If you were reading other moto-news sites this week – first of all, shame on you – then you would have noticed much noise being made about Ford Motor Company applying for a patent on detection technology for when a motorcycle is lane-splitting between cars.
What you didn’t notice, along with those other publications, is that this is nothing new from Ford, as the American automobile manufacturer was already granted a patent for this technology over a year ago.
Much ado about nothing? Not quite, but the story isn’t remotely close to what was being reported elsewhere.

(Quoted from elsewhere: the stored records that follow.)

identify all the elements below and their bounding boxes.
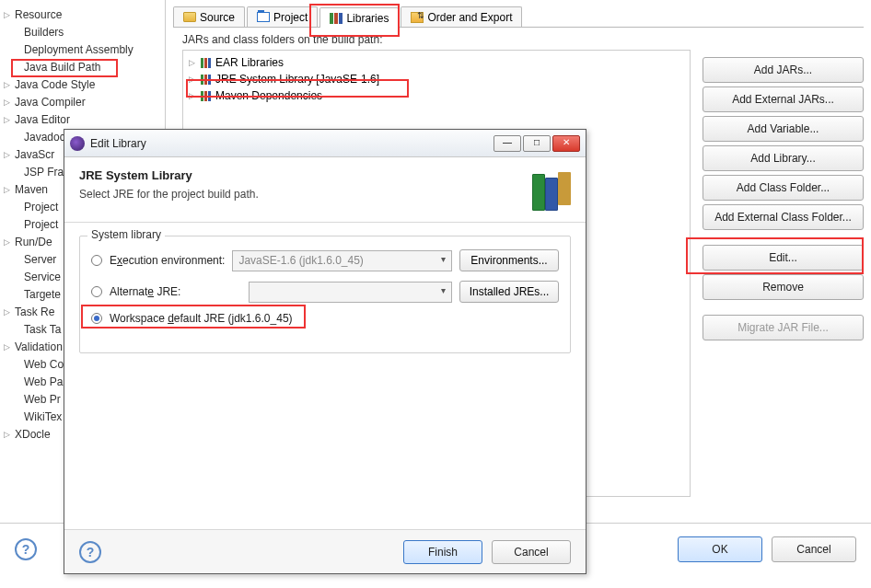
tree-item-builders[interactable]: Builders <box>0 23 165 40</box>
tree-item-java-build-path[interactable]: Java Build Path <box>0 58 165 75</box>
tree-label: Service <box>22 271 61 283</box>
radio-workspace-default[interactable] <box>91 313 102 324</box>
dialog-titlebar[interactable]: Edit Library — □ ✕ <box>64 130 586 157</box>
tree-label: Java Build Path <box>22 61 100 74</box>
tree-label: Run/De <box>13 236 52 248</box>
group-legend: System library <box>87 228 165 241</box>
libraries-description: JARs and class folders on the build path… <box>182 33 864 46</box>
radio-alternate-jre[interactable] <box>91 286 102 297</box>
dialog-heading: JRE System Library <box>79 168 259 182</box>
row-alternate-jre: Alternate JRE: Installed JREs... <box>91 281 559 303</box>
add-external-jars-button[interactable]: Add External JARs... <box>703 86 864 112</box>
tab-label: Project <box>273 11 308 24</box>
tab-libraries[interactable]: Libraries <box>319 7 399 28</box>
label-execution-environment[interactable]: Execution environment: <box>110 254 225 267</box>
library-row-jre[interactable]: ▷JRE System Library [JavaSE-1.6] <box>189 71 684 87</box>
source-icon <box>183 12 196 22</box>
edit-button[interactable]: Edit... <box>703 245 864 271</box>
tree-label: Deployment Assembly <box>22 43 134 56</box>
eclipse-icon <box>70 136 85 151</box>
add-library-button[interactable]: Add Library... <box>703 145 864 171</box>
library-books-icon <box>527 168 571 211</box>
libraries-icon <box>330 13 343 24</box>
edit-library-dialog: Edit Library — □ ✕ JRE System Library Se… <box>64 129 586 574</box>
library-icon <box>201 58 212 68</box>
tab-label: Source <box>200 11 235 24</box>
order-export-icon <box>411 12 424 23</box>
installed-jres-button[interactable]: Installed JREs... <box>459 281 559 303</box>
finish-button[interactable]: Finish <box>403 540 482 564</box>
tree-label: Targete <box>22 288 61 301</box>
dialog-subheading: Select JRE for the project build path. <box>79 188 259 201</box>
dialog-help-icon[interactable]: ? <box>79 541 101 563</box>
dialog-body: System library Execution environment: Ja… <box>64 223 586 366</box>
dialog-cancel-button[interactable]: Cancel <box>492 540 571 564</box>
combo-value: JavaSE-1.6 (jdk1.6.0_45) <box>238 254 363 267</box>
minimize-icon[interactable]: — <box>494 135 521 152</box>
row-workspace-default: Workspace default JRE (jdk1.6.0_45) <box>91 312 559 325</box>
tree-label: Web Co <box>22 358 64 371</box>
tab-source[interactable]: Source <box>173 6 245 27</box>
tab-label: Order and Export <box>427 11 512 24</box>
label-alternate-jre[interactable]: Alternate JRE: <box>110 285 241 298</box>
tab-projects[interactable]: Project <box>247 6 318 27</box>
add-variable-button[interactable]: Add Variable... <box>703 116 864 142</box>
environments-button[interactable]: Environments... <box>459 249 559 271</box>
label-workspace-default[interactable]: Workspace default JRE (jdk1.6.0_45) <box>110 312 293 325</box>
library-label: JRE System Library [JavaSE-1.6] <box>215 73 379 86</box>
tree-label: WikiTex <box>22 410 62 423</box>
combo-alternate-jre[interactable] <box>249 282 452 303</box>
tree-item-resource[interactable]: ▷Resource <box>0 6 165 23</box>
system-library-group: System library Execution environment: Ja… <box>79 236 571 353</box>
tab-label: Libraries <box>346 12 389 25</box>
library-label: Maven Dependencies <box>215 89 322 102</box>
tree-label: Validation <box>13 340 63 353</box>
close-icon[interactable]: ✕ <box>552 135 580 152</box>
tree-label: Resource <box>13 8 62 21</box>
tree-label: Builders <box>22 26 64 39</box>
tree-label: Java Editor <box>13 113 70 126</box>
library-label: EAR Libraries <box>215 56 284 69</box>
tree-label: Javadoc <box>22 131 65 144</box>
tab-order-export[interactable]: Order and Export <box>401 6 522 27</box>
library-row-ear[interactable]: ▷EAR Libraries <box>189 54 684 71</box>
dialog-header: JRE System Library Select JRE for the pr… <box>64 157 586 223</box>
add-jars-button[interactable]: Add JARs... <box>703 57 864 83</box>
maximize-icon[interactable]: □ <box>523 135 551 152</box>
tree-item-deployment-assembly[interactable]: Deployment Assembly <box>0 40 165 58</box>
tree-item-java-code-style[interactable]: ▷Java Code Style <box>0 75 165 93</box>
ok-button[interactable]: OK <box>678 536 762 562</box>
library-icon <box>201 75 212 85</box>
remove-button[interactable]: Remove <box>703 274 864 300</box>
projects-icon <box>257 12 270 22</box>
tree-label: JavaScr <box>13 148 54 161</box>
library-row-maven[interactable]: ▷Maven Dependencies <box>189 87 684 104</box>
tree-label: Java Compiler <box>13 96 86 109</box>
tree-label: Web Pr <box>22 393 61 406</box>
combo-execution-environment[interactable]: JavaSE-1.6 (jdk1.6.0_45) <box>232 250 452 271</box>
add-class-folder-button[interactable]: Add Class Folder... <box>703 175 864 201</box>
migrate-jar-button: Migrate JAR File... <box>703 315 864 340</box>
tree-label: XDocle <box>13 428 51 441</box>
dialog-title: Edit Library <box>90 137 488 150</box>
dialog-footer: ? Finish Cancel <box>64 529 586 573</box>
tree-label: Java Code Style <box>13 78 95 91</box>
tree-label: Web Pa <box>22 375 63 388</box>
tree-label: Maven <box>13 183 48 196</box>
tabs: Source Project Libraries Order and Expor… <box>173 6 864 28</box>
row-execution-environment: Execution environment: JavaSE-1.6 (jdk1.… <box>91 249 559 271</box>
radio-execution-environment[interactable] <box>91 255 102 266</box>
library-icon <box>201 91 212 101</box>
add-external-class-folder-button[interactable]: Add External Class Folder... <box>703 204 864 230</box>
help-icon[interactable]: ? <box>15 538 37 560</box>
tree-label: Task Ta <box>22 323 61 336</box>
library-buttons: Add JARs... Add External JARs... Add Var… <box>703 57 864 340</box>
cancel-button[interactable]: Cancel <box>772 536 856 562</box>
tree-label: Project <box>22 218 58 231</box>
tree-label: Project <box>22 201 58 213</box>
tree-label: Server <box>22 253 56 266</box>
tree-label: JSP Fra <box>22 166 64 179</box>
tree-item-java-editor[interactable]: ▷Java Editor <box>0 110 165 128</box>
tree-item-java-compiler[interactable]: ▷Java Compiler <box>0 93 165 110</box>
tree-label: Task Re <box>13 306 54 318</box>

In fact, this news of Ford’s lane-splitting patent strategy is much bigger, and much more important, than what has been in the media thus far.
To understand this, one has to ask themselves why Ford would want two different patents for essentially the same technology?
The two patents are very, very similar in their claims, graphics, and wording, but they use two different methods for detecting and tracking a potentially lane-splitting motorcycle, both visually and audibly (there is an argument here that loud pipes may in fact save lives after all).
A strong reason for all this is because Ford is attempting to corner the marketplace for detecting a lane-splitting motorcycle, nailing down as many variations on the detection technology that the USPTO will deem unique and legal. Hence, the second patent application.
This is a smart move by Ford, as autonomous vehicles can’t truly be autonomous if it lacks the ability to detect motorcycles lane-splitting next to them.
In the United States, this issue is real, but less of a concern, as it will only apply to drivers in California. Though, we should note that California is the largest automobile market in the United States.
However, Ford is surely going to apply these patents in foreign markets as well, through WIPO, where lane-splitting detection will be a more critical piece of technology.
Through a clever intellectual property strategy, Ford’s current patents, patent application, and likely future patents could corner the market on this core piece of technology, forcing other manufacturers to license Ford’s lane-splitting methods.
Conversely, Ford could hold onto the technology for itself, giving the American company a leg-up on the competition with its autonomous vehicle offerings.
Either way you look at it, there is a technology war going on right now, which is very quietly being fought behind the scenes for our roadways. In it, Ford just laid down a strong amount of covering fire, as it shifts its position. As such, it will be interesting to see how other brands respond.